→ WORK INSTRUCTION:
Write out, word for word and with no pictures, each line below from the one containing "Sicher Einkaufen" through the one containing "transcender les limites, de", both included, and no other line.

BEGIN RECORDS FOR THE TASK

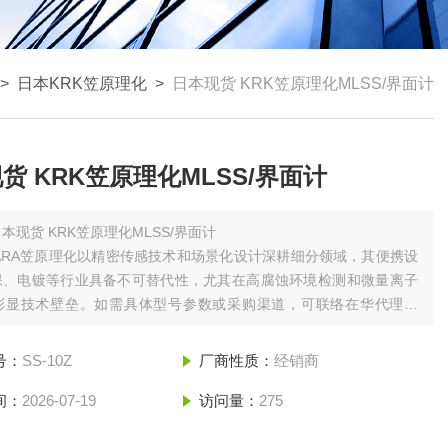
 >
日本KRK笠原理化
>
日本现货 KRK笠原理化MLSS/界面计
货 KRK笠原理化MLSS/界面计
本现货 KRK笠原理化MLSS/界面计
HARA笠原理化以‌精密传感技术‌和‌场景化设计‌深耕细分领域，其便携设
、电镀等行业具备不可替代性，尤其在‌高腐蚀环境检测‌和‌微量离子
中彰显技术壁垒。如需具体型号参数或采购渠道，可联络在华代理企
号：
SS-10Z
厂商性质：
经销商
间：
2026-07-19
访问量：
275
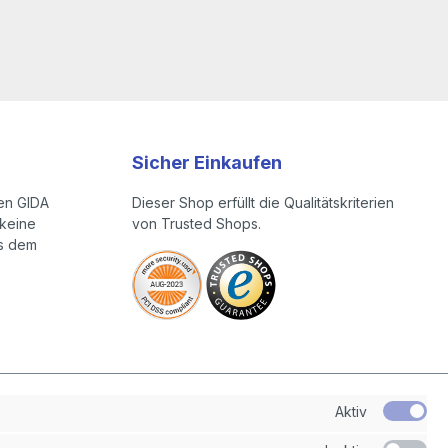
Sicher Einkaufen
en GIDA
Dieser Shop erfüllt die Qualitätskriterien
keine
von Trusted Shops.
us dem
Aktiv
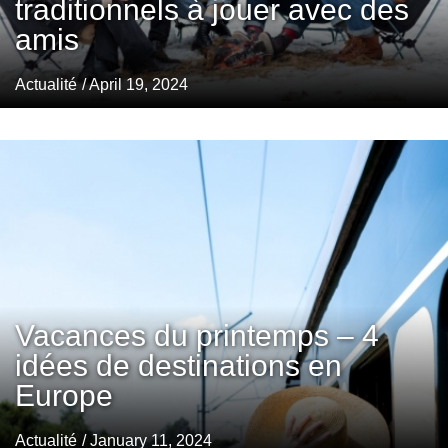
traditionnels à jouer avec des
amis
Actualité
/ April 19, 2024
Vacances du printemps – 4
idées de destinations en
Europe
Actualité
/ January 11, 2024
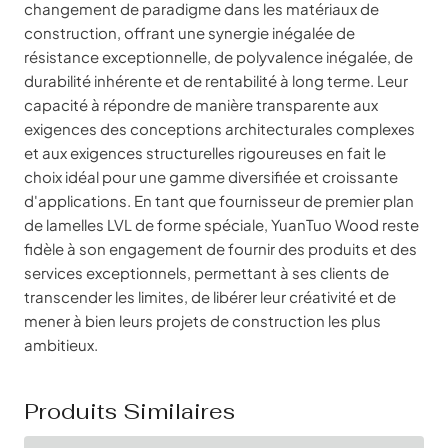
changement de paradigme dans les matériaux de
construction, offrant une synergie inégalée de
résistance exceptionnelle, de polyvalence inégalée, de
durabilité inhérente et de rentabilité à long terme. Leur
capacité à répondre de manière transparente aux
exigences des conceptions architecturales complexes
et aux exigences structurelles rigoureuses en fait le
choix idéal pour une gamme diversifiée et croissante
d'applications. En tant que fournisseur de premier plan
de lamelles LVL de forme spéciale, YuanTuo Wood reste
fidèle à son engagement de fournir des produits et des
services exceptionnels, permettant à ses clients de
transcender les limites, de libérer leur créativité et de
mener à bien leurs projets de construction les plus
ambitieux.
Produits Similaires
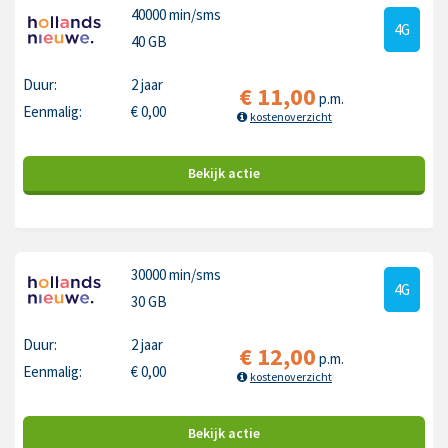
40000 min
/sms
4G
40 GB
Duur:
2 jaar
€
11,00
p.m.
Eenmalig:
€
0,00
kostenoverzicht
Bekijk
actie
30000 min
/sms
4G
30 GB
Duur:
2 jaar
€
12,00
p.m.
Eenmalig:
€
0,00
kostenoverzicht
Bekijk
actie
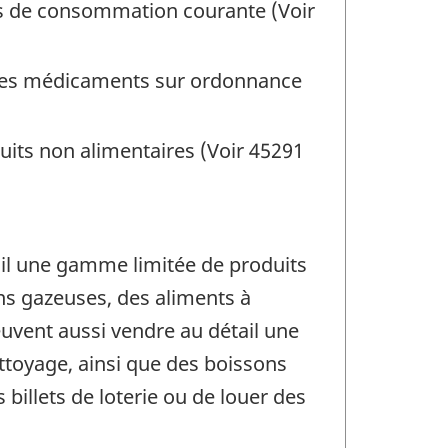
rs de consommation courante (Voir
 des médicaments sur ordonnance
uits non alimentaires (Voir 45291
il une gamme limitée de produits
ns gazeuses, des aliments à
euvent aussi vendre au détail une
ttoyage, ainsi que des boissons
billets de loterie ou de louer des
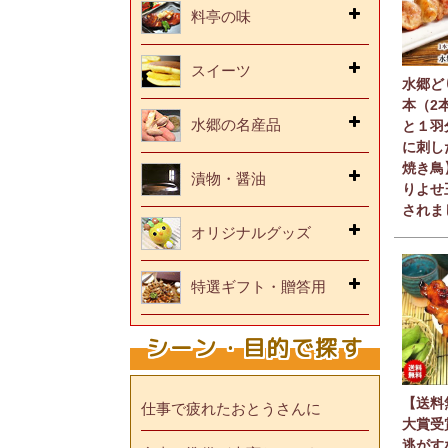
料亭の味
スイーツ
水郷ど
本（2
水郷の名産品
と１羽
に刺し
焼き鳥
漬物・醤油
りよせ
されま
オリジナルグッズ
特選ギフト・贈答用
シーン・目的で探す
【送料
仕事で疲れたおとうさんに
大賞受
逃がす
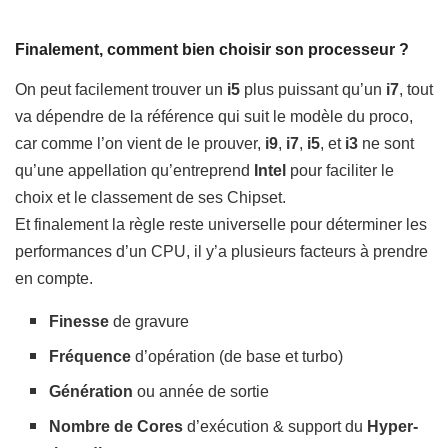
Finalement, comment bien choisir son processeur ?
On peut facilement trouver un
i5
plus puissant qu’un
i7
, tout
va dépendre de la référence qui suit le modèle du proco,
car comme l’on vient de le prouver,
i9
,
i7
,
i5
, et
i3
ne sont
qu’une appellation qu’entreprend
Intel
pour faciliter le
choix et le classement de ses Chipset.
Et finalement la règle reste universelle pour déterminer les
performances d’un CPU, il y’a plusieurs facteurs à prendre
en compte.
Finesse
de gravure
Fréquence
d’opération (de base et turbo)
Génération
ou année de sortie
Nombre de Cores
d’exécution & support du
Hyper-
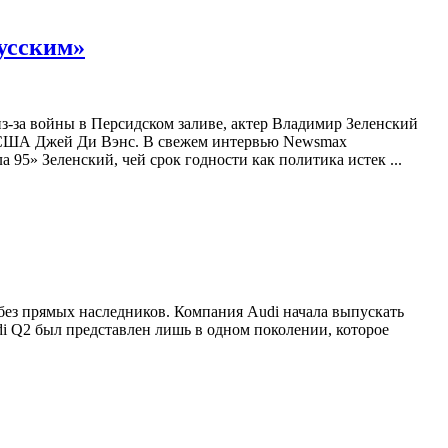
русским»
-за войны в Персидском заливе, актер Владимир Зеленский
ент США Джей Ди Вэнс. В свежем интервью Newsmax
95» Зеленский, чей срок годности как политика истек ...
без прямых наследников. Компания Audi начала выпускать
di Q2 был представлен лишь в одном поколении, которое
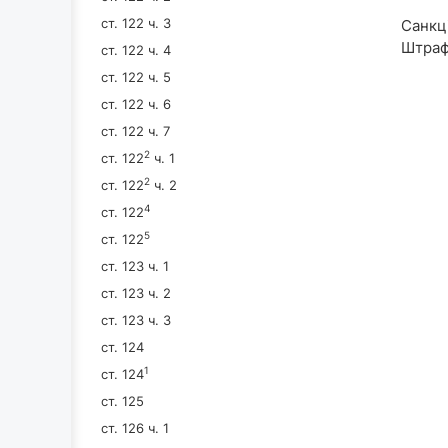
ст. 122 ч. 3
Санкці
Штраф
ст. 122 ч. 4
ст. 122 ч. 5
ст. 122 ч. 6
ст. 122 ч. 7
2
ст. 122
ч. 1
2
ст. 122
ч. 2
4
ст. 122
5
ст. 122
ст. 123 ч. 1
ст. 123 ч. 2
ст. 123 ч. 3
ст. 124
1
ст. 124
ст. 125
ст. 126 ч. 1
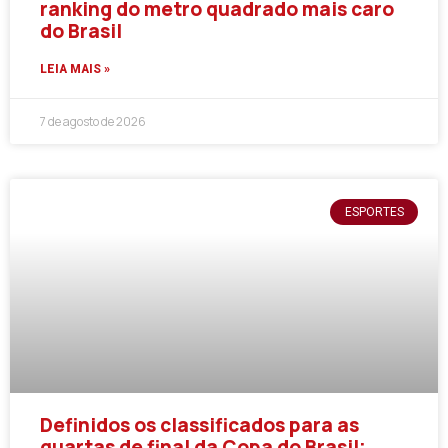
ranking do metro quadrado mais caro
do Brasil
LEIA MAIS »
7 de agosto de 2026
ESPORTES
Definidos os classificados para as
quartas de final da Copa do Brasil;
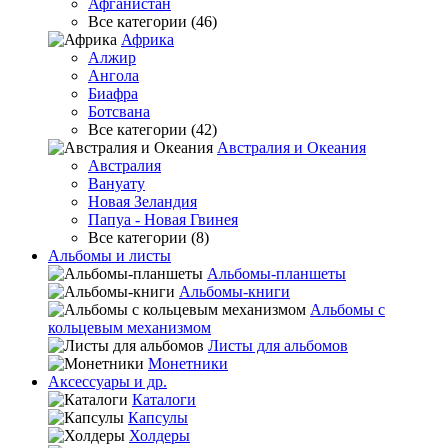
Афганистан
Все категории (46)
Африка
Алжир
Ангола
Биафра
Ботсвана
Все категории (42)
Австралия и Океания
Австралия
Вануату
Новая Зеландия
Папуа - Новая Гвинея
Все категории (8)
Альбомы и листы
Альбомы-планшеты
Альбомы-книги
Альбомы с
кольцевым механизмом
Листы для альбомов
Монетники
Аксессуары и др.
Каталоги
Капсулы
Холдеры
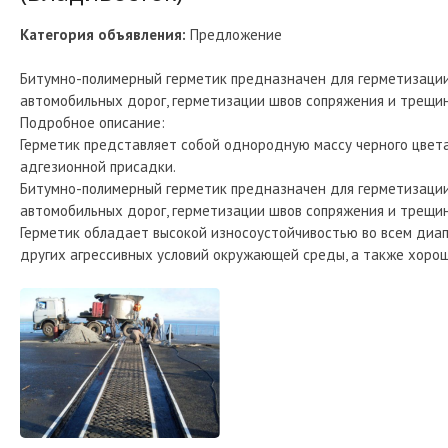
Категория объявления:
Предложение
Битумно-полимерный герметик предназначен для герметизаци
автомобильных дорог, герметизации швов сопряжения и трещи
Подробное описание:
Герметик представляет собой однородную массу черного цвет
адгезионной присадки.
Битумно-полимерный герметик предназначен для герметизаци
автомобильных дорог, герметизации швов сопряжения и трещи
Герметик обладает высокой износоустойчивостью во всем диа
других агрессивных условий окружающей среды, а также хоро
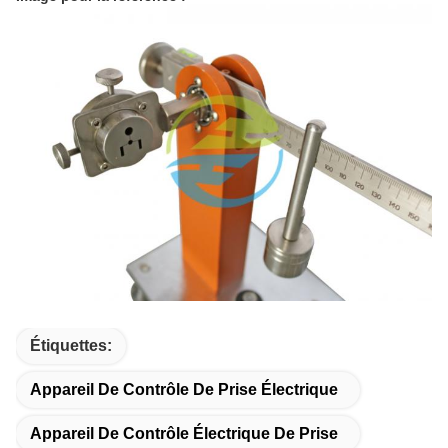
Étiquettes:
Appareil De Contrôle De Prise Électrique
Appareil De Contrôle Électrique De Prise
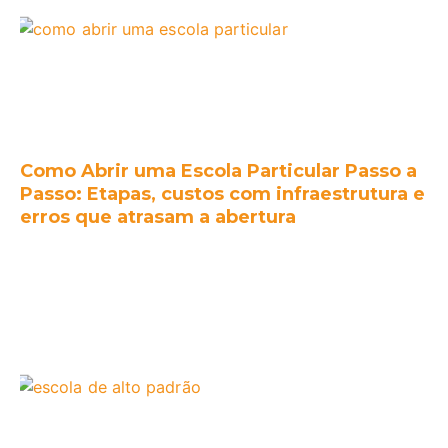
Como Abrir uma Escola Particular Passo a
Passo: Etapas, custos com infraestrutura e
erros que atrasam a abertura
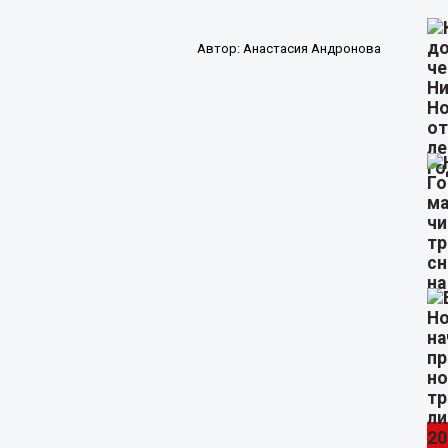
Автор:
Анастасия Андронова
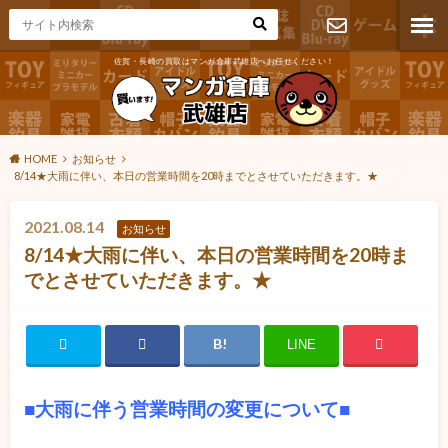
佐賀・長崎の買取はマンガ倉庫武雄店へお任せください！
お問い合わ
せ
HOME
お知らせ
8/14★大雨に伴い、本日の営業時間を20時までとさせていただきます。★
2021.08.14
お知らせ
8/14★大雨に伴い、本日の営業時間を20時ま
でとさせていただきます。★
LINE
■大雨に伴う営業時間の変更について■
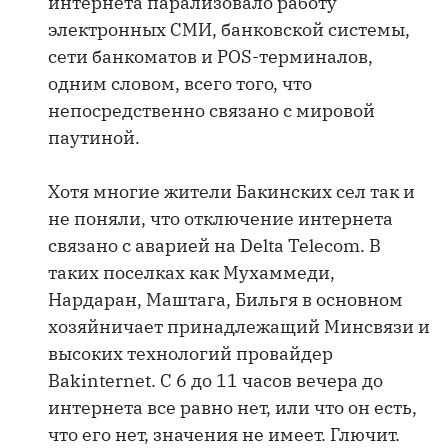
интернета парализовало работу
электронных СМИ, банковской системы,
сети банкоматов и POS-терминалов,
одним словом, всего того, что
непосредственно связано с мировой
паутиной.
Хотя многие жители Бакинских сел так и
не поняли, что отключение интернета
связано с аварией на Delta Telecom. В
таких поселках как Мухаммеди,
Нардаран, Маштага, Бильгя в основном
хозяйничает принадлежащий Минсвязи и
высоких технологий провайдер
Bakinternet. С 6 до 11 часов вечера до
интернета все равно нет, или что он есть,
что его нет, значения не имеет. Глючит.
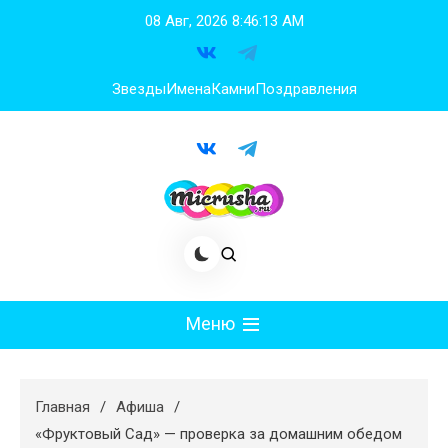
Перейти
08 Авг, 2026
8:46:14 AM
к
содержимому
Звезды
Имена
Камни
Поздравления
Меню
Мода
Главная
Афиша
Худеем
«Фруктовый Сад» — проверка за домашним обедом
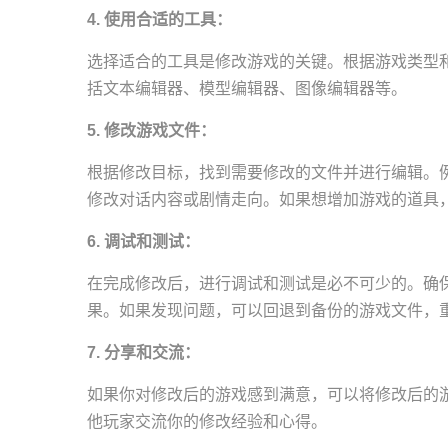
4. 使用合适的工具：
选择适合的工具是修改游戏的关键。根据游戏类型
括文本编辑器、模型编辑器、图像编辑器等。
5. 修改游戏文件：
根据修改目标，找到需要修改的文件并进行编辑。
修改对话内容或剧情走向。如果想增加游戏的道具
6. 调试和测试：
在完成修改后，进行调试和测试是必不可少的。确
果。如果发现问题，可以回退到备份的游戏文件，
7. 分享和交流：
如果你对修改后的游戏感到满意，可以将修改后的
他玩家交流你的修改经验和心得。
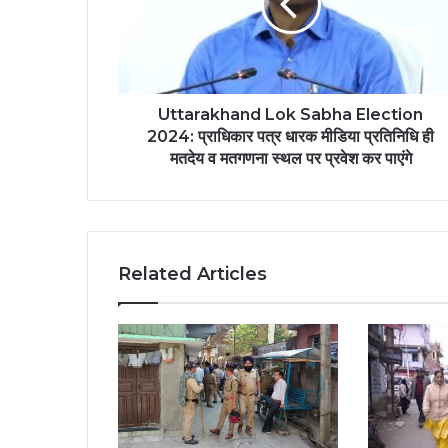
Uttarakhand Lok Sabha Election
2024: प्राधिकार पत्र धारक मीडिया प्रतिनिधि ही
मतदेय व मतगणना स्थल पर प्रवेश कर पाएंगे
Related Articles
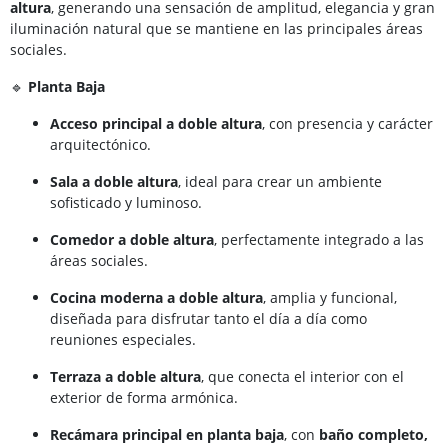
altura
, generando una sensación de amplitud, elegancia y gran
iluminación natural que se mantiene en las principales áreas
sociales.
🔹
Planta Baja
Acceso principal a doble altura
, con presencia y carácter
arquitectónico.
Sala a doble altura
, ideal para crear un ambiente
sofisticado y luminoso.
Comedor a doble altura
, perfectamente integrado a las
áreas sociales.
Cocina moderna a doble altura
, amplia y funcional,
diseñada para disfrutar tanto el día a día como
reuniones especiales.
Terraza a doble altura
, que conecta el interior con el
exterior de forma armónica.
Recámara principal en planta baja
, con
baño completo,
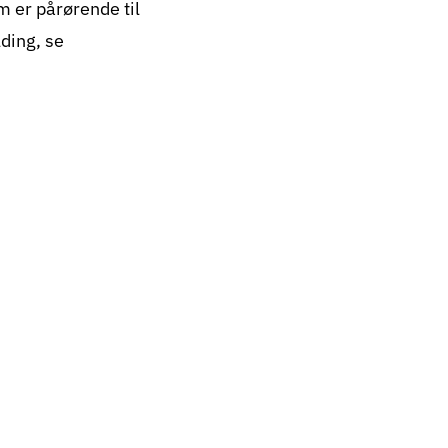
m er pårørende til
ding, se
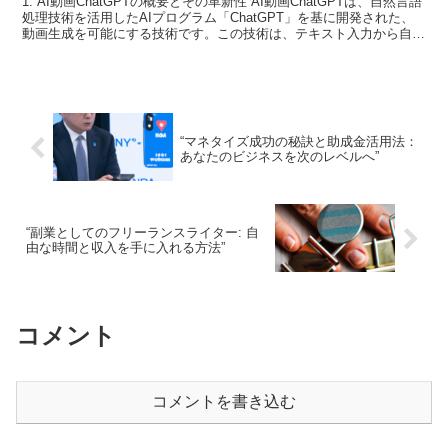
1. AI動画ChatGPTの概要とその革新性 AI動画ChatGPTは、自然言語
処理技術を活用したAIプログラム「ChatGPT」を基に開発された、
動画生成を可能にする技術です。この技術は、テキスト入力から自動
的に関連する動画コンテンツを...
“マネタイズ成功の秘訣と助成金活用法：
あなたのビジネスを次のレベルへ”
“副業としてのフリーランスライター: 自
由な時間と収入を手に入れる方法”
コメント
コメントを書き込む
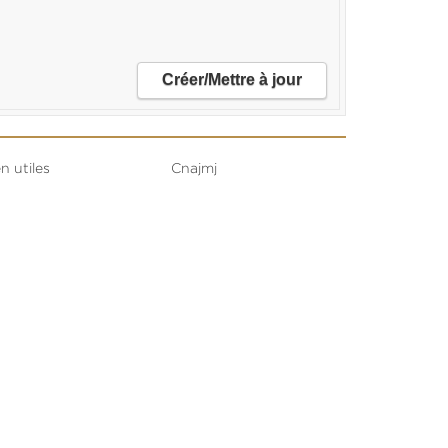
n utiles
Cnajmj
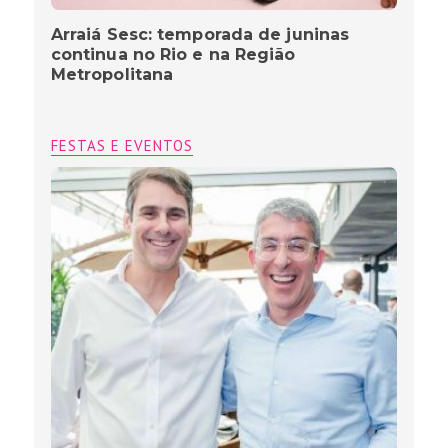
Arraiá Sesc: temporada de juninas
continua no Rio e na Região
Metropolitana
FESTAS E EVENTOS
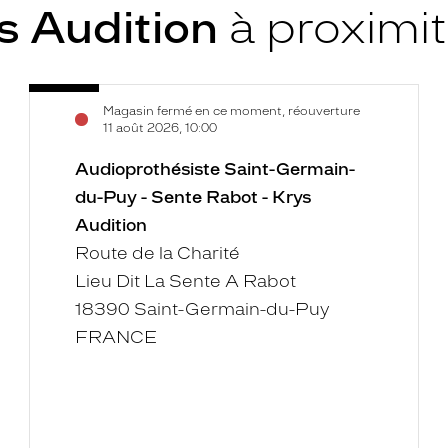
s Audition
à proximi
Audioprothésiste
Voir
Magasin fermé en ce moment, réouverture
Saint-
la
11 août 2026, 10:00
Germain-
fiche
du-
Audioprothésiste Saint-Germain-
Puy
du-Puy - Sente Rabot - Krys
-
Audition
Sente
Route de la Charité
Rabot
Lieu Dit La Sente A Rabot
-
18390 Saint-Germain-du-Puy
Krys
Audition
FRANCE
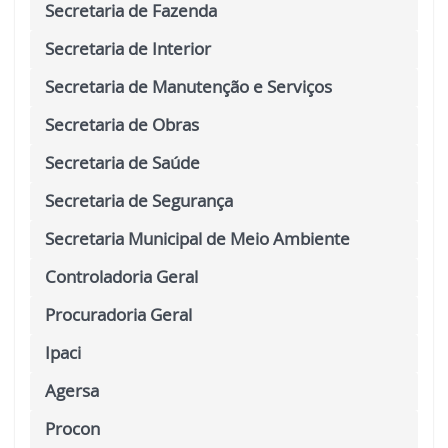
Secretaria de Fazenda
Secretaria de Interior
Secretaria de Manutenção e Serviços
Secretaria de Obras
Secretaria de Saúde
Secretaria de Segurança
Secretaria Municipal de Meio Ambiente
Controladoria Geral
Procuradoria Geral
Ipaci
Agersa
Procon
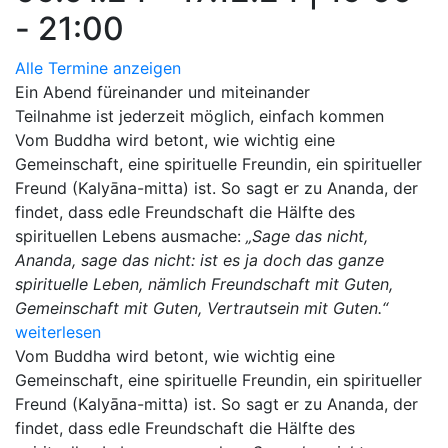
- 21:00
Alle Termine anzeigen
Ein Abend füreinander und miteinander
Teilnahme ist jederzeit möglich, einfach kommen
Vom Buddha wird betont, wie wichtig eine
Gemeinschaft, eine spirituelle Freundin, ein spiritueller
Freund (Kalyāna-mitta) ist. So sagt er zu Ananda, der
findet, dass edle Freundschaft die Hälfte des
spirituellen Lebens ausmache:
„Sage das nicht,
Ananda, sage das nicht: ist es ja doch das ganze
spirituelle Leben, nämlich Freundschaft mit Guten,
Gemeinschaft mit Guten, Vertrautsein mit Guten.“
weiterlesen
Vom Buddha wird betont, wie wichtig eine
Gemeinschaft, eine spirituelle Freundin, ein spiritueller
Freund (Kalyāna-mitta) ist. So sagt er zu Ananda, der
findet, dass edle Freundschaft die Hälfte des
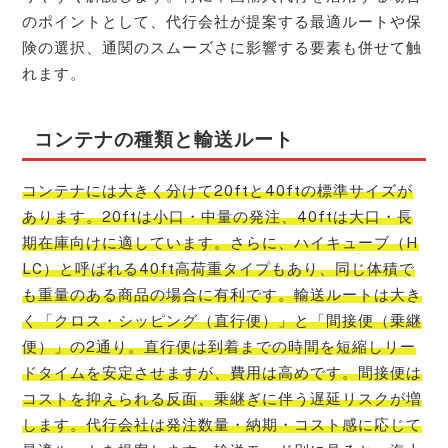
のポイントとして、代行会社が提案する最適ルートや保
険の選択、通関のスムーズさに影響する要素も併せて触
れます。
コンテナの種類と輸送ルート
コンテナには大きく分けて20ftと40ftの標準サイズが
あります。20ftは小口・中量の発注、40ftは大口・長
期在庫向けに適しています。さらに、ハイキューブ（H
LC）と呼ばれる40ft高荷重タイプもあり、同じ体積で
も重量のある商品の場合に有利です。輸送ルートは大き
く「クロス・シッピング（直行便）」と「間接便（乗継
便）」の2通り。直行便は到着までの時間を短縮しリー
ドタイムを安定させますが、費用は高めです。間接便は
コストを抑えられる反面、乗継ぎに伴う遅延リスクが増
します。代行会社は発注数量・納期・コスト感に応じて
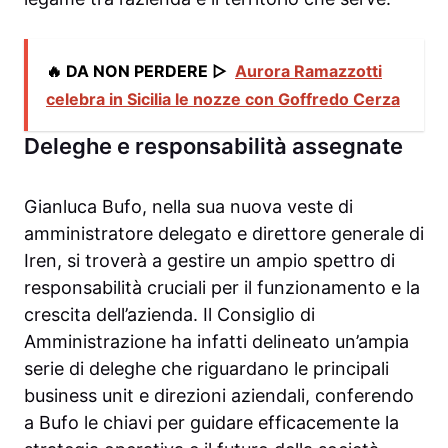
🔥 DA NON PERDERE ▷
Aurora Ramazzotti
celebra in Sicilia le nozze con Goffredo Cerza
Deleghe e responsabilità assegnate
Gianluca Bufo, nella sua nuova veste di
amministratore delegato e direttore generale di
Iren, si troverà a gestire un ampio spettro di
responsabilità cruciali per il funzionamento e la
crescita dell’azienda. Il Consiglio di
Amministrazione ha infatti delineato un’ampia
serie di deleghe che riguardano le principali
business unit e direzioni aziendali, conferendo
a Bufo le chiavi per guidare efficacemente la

END RECORDS FOR THE TASK

→ RESPONSE TO THIS TASK:
Sicher Einkaufen
en GIDA
Dieser Shop erfüllt die Qualitätskriterien
keine
von Trusted Shops.
us dem
Aktiv
traditionnels à jouer avec des
amis
Actualité
/ April 19, 2024
Vacances du printemps – 4
idées de destinations en
Europe
Actualité
/ January 11, 2024
changement de paradigme dans les matériaux de
construction, offrant une synergie inégalée de
résistance exceptionnelle, de polyvalence inégalée, de
durabilité inhérente et de rentabilité à long terme. Leur
capacité à répondre de manière transparente aux
exigences des conceptions architecturales complexes
et aux exigences structurelles rigoureuses en fait le
choix idéal pour une gamme diversifiée et croissante
d'applications. En tant que fournisseur de premier plan
de lamelles LVL de forme spéciale, YuanTuo Wood reste
fidèle à son engagement de fournir des produits et des
services exceptionnels, permettant à ses clients de
transcender les limites, de libérer leur créativité et de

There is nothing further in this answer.